**Aim of the exercise:**
Exactly retype the opening line of the entries and every line after it, ending with the line that contains "Aleksandra Hamza". Skip all pictures.

**Dataset entries:**

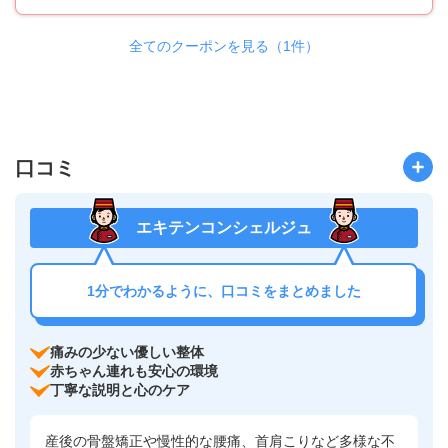
全てのクーポンを見る（1件）
口コミ
エキテンコンシェルジュ
1分でわかるように、口コミをまとめました
痛みの少ない優しい整体
赤ちゃん連れも安心の環境
丁寧な説明と心のケア
産後の骨盤矯正や慢性的な腰痛、首肩こりなど多様な不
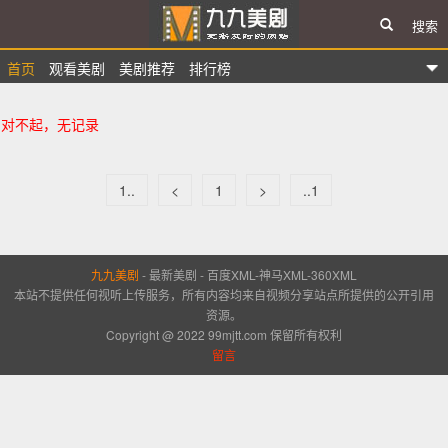
搜索
首页
观看美剧
美剧推荐
排行榜
九九美剧
对不起，无记录
1..
<
1
>
..1
九九美剧
-
最新美剧
-
百度XML
-
神马XML
-
360XML
本站不提供任何视听上传服务，所有内容均来自视频分享站点所提供的公开引用
资源。
Copyright @ 2022 99mjtt.com 保留所有权利
留言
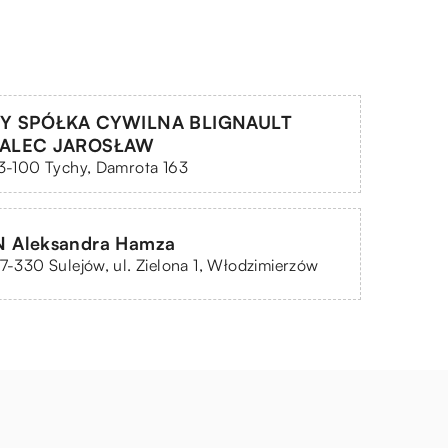
Y SPÓŁKA CYWILNA BLIGNAULT
ALEC JAROSŁAW
43-100 Tychy, Damrota 163
 Aleksandra Hamza
97-330 Sulejów, ul. Zielona 1, Włodzimierzów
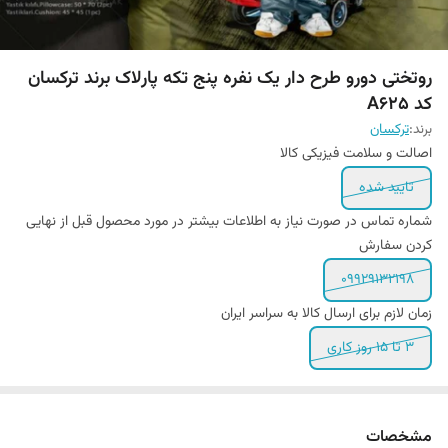
روتختی دورو طرح دار یک نفره پنج تکه پارلاک برند ترکسان
کد A625
برند:
ترکسان
اصالت و سلامت فیزیکی کالا
تایید شده
شماره تماس در صورت نیاز به اطلاعات بیشتر در مورد محصول قبل از نهایی
کردن سفارش
09929132198
زمان لازم برای ارسال کالا به سراسر ایران
3 تا 15 روز کاری
مشخصات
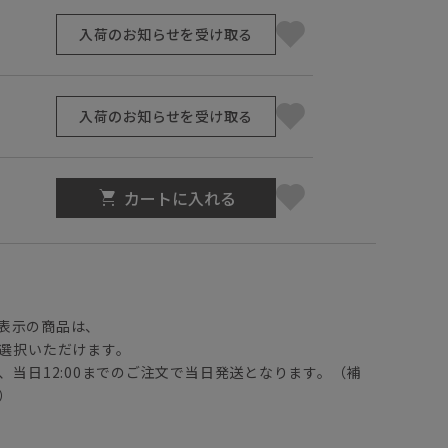
入荷のお知らせを受け取る
入荷のお知らせを受け取る
カートに入れる
】
表示の商品は、
選択いただけます。
、当日12:00までのご注文で当日発送となります。（補
）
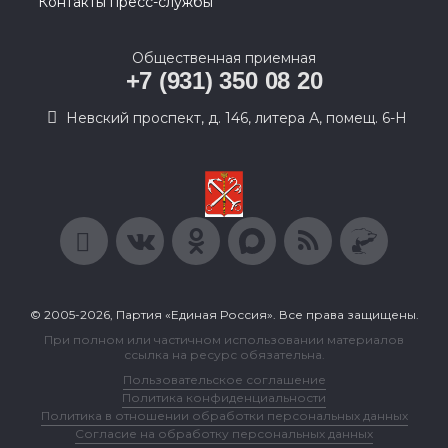
Контакты пресс-службы
Общественная приемная
+7 (931) 350 08 20
Невский проспект, д. 146, литера А, помещ. 6-Н
© 2005-2026, Партия «Единая Россия». Все права защищены.
При полном или частичном использовании материалов
ссылка на ресурс обязательна.
Пользовательское соглашение
Политика конфиденциальности
Политика в отношении обработки персональных данных
Согласие на обработку персональных данных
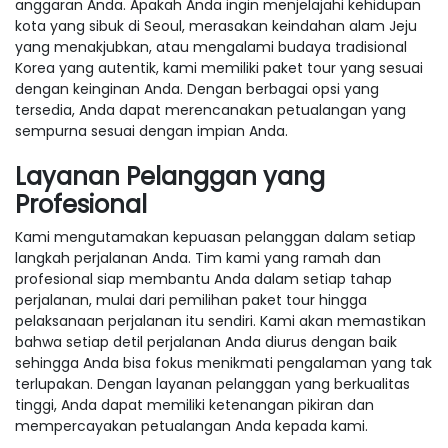
anggaran Anda. Apakah Anda ingin menjelajahi kehidupan
kota yang sibuk di Seoul, merasakan keindahan alam Jeju
yang menakjubkan, atau mengalami budaya tradisional
Korea yang autentik, kami memiliki paket tour yang sesuai
dengan keinginan Anda. Dengan berbagai opsi yang
tersedia, Anda dapat merencanakan petualangan yang
sempurna sesuai dengan impian Anda.
Layanan Pelanggan yang
Profesional
Kami mengutamakan kepuasan pelanggan dalam setiap
langkah perjalanan Anda. Tim kami yang ramah dan
profesional siap membantu Anda dalam setiap tahap
perjalanan, mulai dari pemilihan paket tour hingga
pelaksanaan perjalanan itu sendiri. Kami akan memastikan
bahwa setiap detil perjalanan Anda diurus dengan baik
sehingga Anda bisa fokus menikmati pengalaman yang tak
terlupakan. Dengan layanan pelanggan yang berkualitas
tinggi, Anda dapat memiliki ketenangan pikiran dan
mempercayakan petualangan Anda kepada kami.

**Output below:**
全てのクーポンを見る（1件）
口コミ
エキテンコンシェルジュ
1分でわかるように、口コミをまとめました
痛みの少ない優しい整体
赤ちゃん連れも安心の環境
丁寧な説明と心のケア
産後の骨盤矯正や慢性的な腰痛、首肩こりなど多様な不
搜索
首页
观看美剧
美剧推荐
排行榜
九九美剧
对不起，无记录
1..
<
1
>
..1
九九美剧
-
最新美剧
-
百度XML
-
神马XML
-
360XML
本站不提供任何视听上传服务，所有内容均来自视频分享站点所提供的公开引用
资源。
Copyright @ 2022 99mjtt.com 保留所有权利
留言
Y SPÓŁKA CYWILNA BLIGNAULT
ALEC JAROSŁAW
43-100 Tychy, Damrota 163
 Aleksandra Hamza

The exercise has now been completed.